Egyptians build, shop for homes despite downturn

DNE
DNE
5 Min Read

CAIRO: Egypt’s property market may have slid into its worst crisis in years, largely because of the state’s poor land management, but a large and young population is building off the books and keeping demand for homes ticking, an industry executive said.

An uprising against president Hosni Mubarak brought further attention to a real estate industry that focused most of its time on the wealthy elite, pricing out the majority of Egyptians and missing out on key revenue from middle-income buyers.

Graft probes into state land sales have translated into increases in cancellations and little or no sales for many firms, derailing construction and hitting a tiny Egyptian mortgage market, which experts say is needed to unlock mid-income property demand.

But Egyptians are still building — unlicensed property — and even those with mortgages are paying early, rather than defaulting, Iman Ismail, managing director of Egyptian Mortgage Refinance Co (EMRC), told Reuters on Tuesday.

"We haven’t had a spike in bad loans.
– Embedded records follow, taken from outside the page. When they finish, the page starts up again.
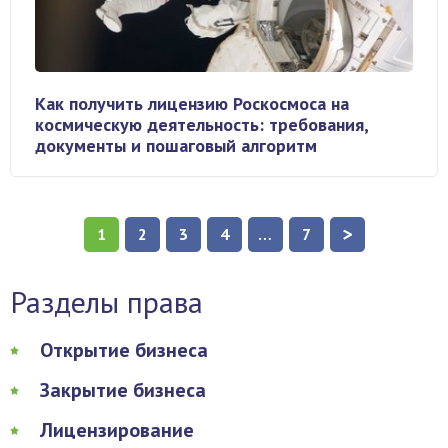
Как получить лицензию Роскосмоса на
космическую деятельность: требования,
документы и пошаговый алгоритм
>
1
2
3
4
…
7
Разделы права
Открытие бизнеса
Закрытие бизнеса
Лицензирование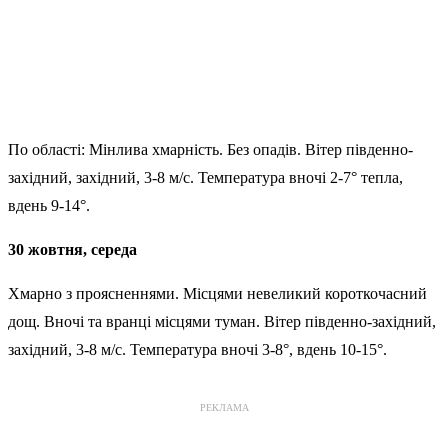
По області: Мінлива хмарність. Без опадів. Вітер південно-
західний, західний, 3-8 м/с. Температура вночі 2-7° тепла,
вдень 9-14°.
30 жовтня, середа
Хмарно з проясненнями. Місцями невеликий короткочасний
дощ. Вночі та вранці місцями туман. Вітер південно-західний,
західний, 3-8 м/с. Температура вночі 3-8°, вдень 10-15°.
РЕКЛАМА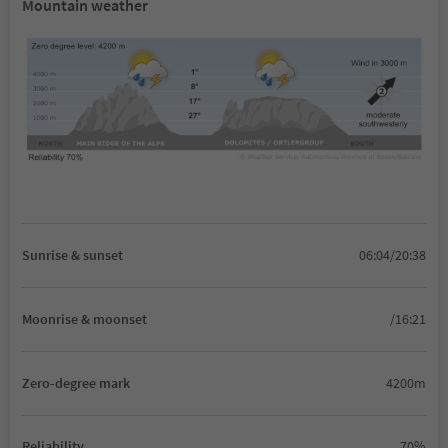
Mountain weather
Sunrise & sunset
06:04/20:38
Moonrise & moonset
/16:21
Zero-degree mark
4200m
Reliability
70%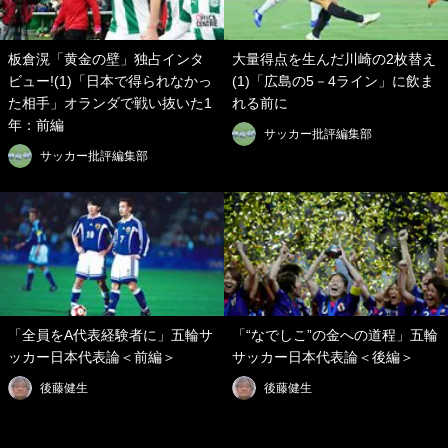
板倉滉「黄金の壁」独占インタ
大量得点を生んだ川崎の2枚替え
ビュー!(1)「日本で得られなかっ
(1)「広島の5－4ライン」に飲ま
た相手」オランダで戦い抜いた1
れる前に
年：前編
サッカー批評編集部
サッカー批評編集部
「全員をA代表経験者に」五輪サ
「“なでしこ”の金への道程」五輪
ッカー日本代表論＜前編＞
サッカー日本代表論＜後編＞
後藤健生
後藤健生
Strangely enough, we have had an increase in prepayments. So it is a very good sign. It suggests to me that people want to own houses," Ismail said.

"With uncertainty in the economy, they don’t want to get into the area where they are out of a job and they don’t have a home," she said at the Reuters Middle East Investment Summit.
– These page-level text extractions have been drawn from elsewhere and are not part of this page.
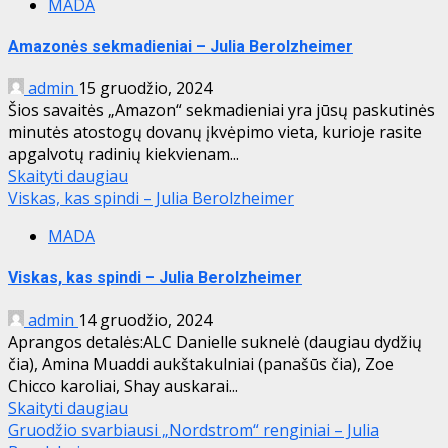
MADA
Amazonės sekmadieniai – Julia Berolzheimer
admin
15 gruodžio, 2024
Šios savaitės „Amazon“ sekmadieniai yra jūsų paskutinės
minutės atostogų dovanų įkvėpimo vieta, kurioje rasite
apgalvotų radinių kiekvienam...
Skaityti daugiau
Viskas, kas spindi – Julia Berolzheimer
MADA
Viskas, kas spindi – Julia Berolzheimer
admin
14 gruodžio, 2024
Aprangos detalės:ALC Danielle suknelė (daugiau dydžių
čia), Amina Muaddi aukštakulniai (panašūs čia), Zoe
Chicco karoliai, Shay auskarai...
Skaityti daugiau
Gruodžio svarbiausi „Nordstrom“ renginiai – Julia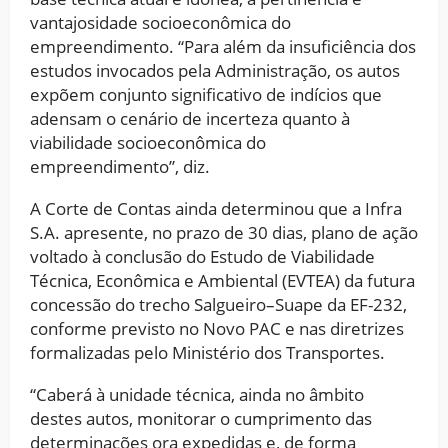
vantajosidade socioeconômica do
empreendimento. “Para além da insuficiência dos
estudos invocados pela Administração, os autos
expõem conjunto significativo de indícios que
adensam o cenário de incerteza quanto à
viabilidade socioeconômica do
empreendimento”, diz.
A Corte de Contas ainda determinou que a Infra
S.A. apresente, no prazo de 30 dias, plano de ação
voltado à conclusão do Estudo de Viabilidade
Técnica, Econômica e Ambiental (EVTEA) da futura
concessão do trecho Salgueiro–Suape da EF-232,
conforme previsto no Novo PAC e nas diretrizes
formalizadas pelo Ministério dos Transportes.
“Caberá à unidade técnica, ainda no âmbito
destes autos, monitorar o cumprimento das
determinações ora expedidas e, de forma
Conflicting legislation and dragged out court disputes on state land sales to the country’s biggest real estate developers, like Talaat Moustafa Group (TMGH.CA) and Palm Hills (PHDC.CA), have unnerved investors and highlighted the formal industry’s weak exposure to the middle-income property market.

Strong as weakest link

The previous government auctioned land at high prices to firms that catered to the wealthy and used the money to subsidize housing for the very poor — leaving in the middle a housing shortage of over 200,000 units per year, she said.

"Any housing market is a chain, and like any chain it is as strong as it’s weakest link. There has to be supply, there has to be demand, there has to be infrastructure, and there have to be people that can afford to buy these houses," Ismail said.
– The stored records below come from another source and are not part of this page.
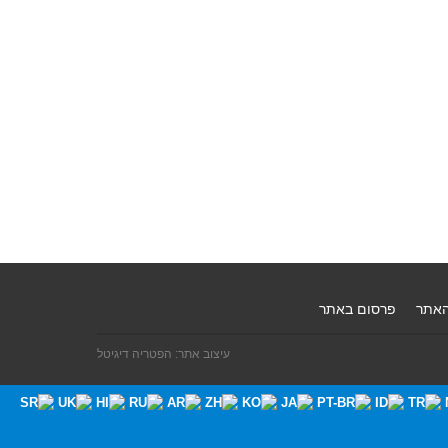
האתר
פרסום באתר
עיצוב אתר: הפטריה דיגיטל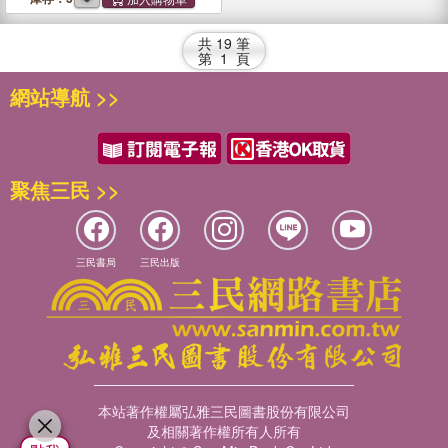
共
19
筆
第
1
頁
網站導航 >>
聚焦三民 >>
三民書局
三民出版
本站著作權屬弘雅三民圖書股份有限公司
及相關著作權所有人所有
Egypt looked to its mortgage market, worth less than LE 3.2 billion and making up about 0.2 percent of gross domestic product, to help unlock demand. But Ismail says mortgages can’t fix the flaws of an "unhealthy" property market.

"Mortgages do not solve housing problems. We have a very clear problem. The high end is finished. Let’s admit it," she said. "There is huge pent-up demand in other sectors."

"This demand is being met through unlicensed building," Ismail said, pointing to 80 percent of her firm’s clients as having mortgages on units lower than LE 30,000, a price point practically no major real estate firm serves.

Red brick buildings, a sign of unlicensed construction, have dotted the Arab world’s most populous nation’s countryside and capital for decades. Since the uprising, little regulation has meant an obvious increase in illegal construction.

"It’s a functioning market, they have their services, there is real supply and demand and there is a home equity market. There is actually something there to emulate," Ismail said.

The new interim government has promised to provide needed housing to plug a crisis that has fueled unrest for years, but as long as disputes over land deals dampen investment interest in the sector, Egypt would still be avoiding dealing with a total revamp of how business is done in its housing market.

"We need to have a resolution to these cases. We need developers that are capable of building big, building on time, on building to specs," Ismail said.